ECMO support is not painful. The cannula sites and needed immobility can be uncomfortable. Your child will receive pain and sleeping (sedation) medication to help keep him/her comfortable while on ECMO support. In some cases your child may require temporary muscle relaxation with medications known as paralytics. Paralytic medications are only used when it is determined that your child needs to be completely still for safety reasons or during medical procedures.
You will be able to visit, touch and talk to your child while he/she is on ECMO support. Your child will require rest, but there may be times when reading a story, playing music, or just talking to your child may be very helpful. Talk to your child’s nurses and physicians about ways you can help.
While on ECMO your child may be fed breast milk and/or formula through a tube that enters his/her nose or mouth and empties into the stomach. If your child does not absorb the food properly then he or she will be fed nutrition through IV fluids into his/her veins.
When it is determined by the ICU team that your child’s heart and/or lungs are able to function without ECMO support, ECMO support will be reduced on a gradual scale (ECMO wean). As the ECMO support is decreased, your child will continue to be monitored closely to assure he/she is tolerating the wean.
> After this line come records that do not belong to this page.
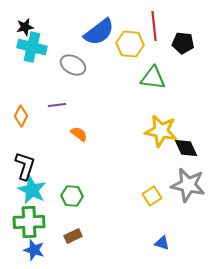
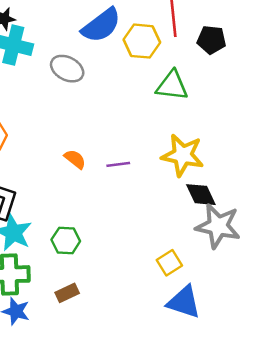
purple line: (57, 105) -> (118, 164), moved
black diamond: (186, 148) -> (201, 195), moved
yellow square: (152, 196) -> (169, 263), moved
blue triangle: (162, 243) -> (184, 302), size x1.8

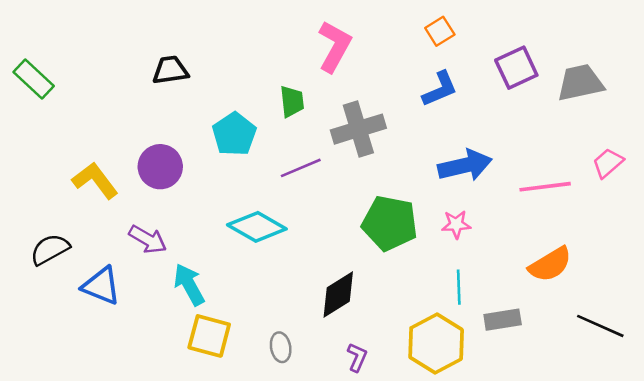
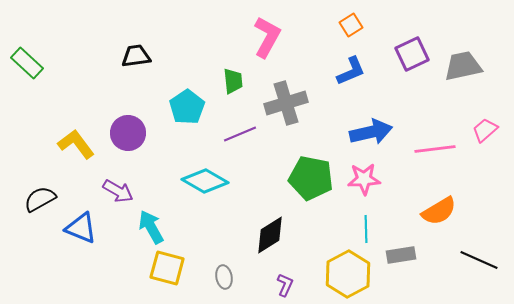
pink star: (456, 224) -> (364, 179), size x1.4

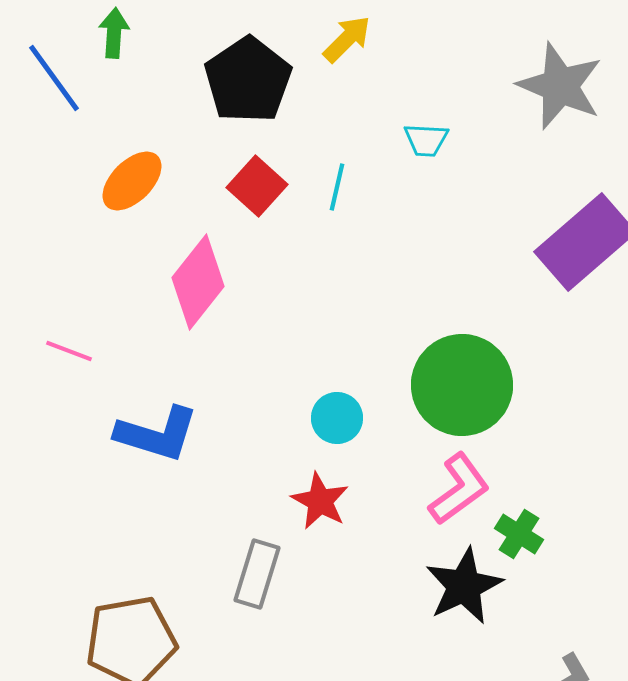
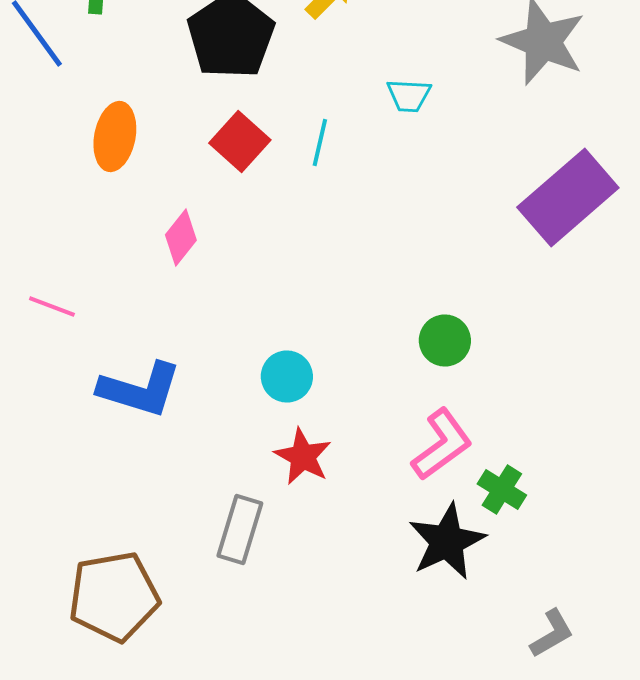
orange ellipse: (132, 181) -> (115, 136), turned -34
pink diamond: (198, 282) -> (181, 238), size x0.6
green circle: (462, 385) -> (445, 340), size x0.5
cyan circle: (337, 418) -> (287, 376), moved

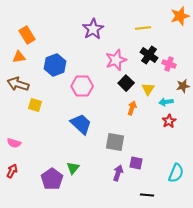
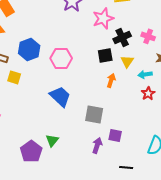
black cross: (149, 55) -> (122, 37), moved, turned 30
pink star: (116, 60) -> (103, 18), moved
blue hexagon: (55, 65) -> (29, 49), moved
black square: (126, 83) -> (105, 55), turned 35

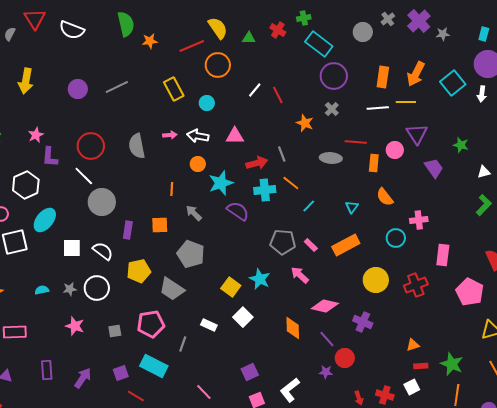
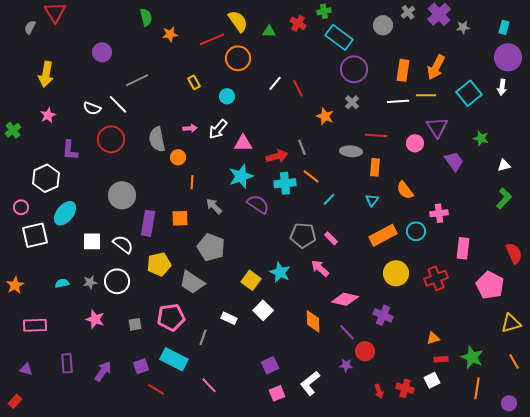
green semicircle: (126, 24) -> (146, 17), size x0.7
white semicircle: (72, 30) -> (92, 108), moved, size x0.7
cyan square: (453, 83) -> (469, 93), moved
purple circle: (78, 89) -> (102, 52), moved
yellow rectangle: (174, 89) -> (194, 82), size x0.6
pink star: (36, 135) -> (48, 115), moved
white arrow: (198, 136) -> (218, 129), turned -60
pink triangle: (235, 136) -> (243, 143), moved
orange rectangle: (374, 163) -> (375, 167), moved
orange circle: (198, 164) -> (178, 157), moved
white line: (84, 176) -> (118, 104), moved
purple rectangle: (128, 230) -> (148, 223), size x1.4
orange rectangle: (346, 245) -> (383, 235), moved
pink line: (204, 392) -> (209, 385), moved

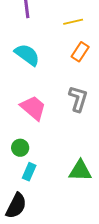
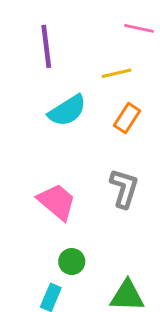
cyan semicircle: (27, 55) -> (67, 111), moved, turned 112
green circle: (20, 148) -> (72, 262), moved

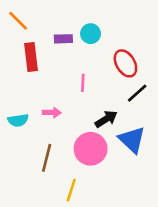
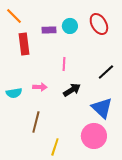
red ellipse: (125, 63) -> (99, 24), moved
black arrow: (106, 119) -> (72, 90), moved
pink circle: (91, 149) -> (94, 136), moved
ECMO support can be stopped entirely by clamping the tubings, which will stop blood flow from the ECMO circuit. If your child tolerates this, the cannula will then be surgically removed at your child’s bedside by a team of surgeons. After ECMO support is stopped, your child will still require the assistance of a ventilator and medications as he/she continues to recover.
At any time you can talk with your critical care physicians, surgeons and nurses to have all your questions answered. The critical care team has bedside rounds every day to discuss the plan of care, and you are encouraged to participate.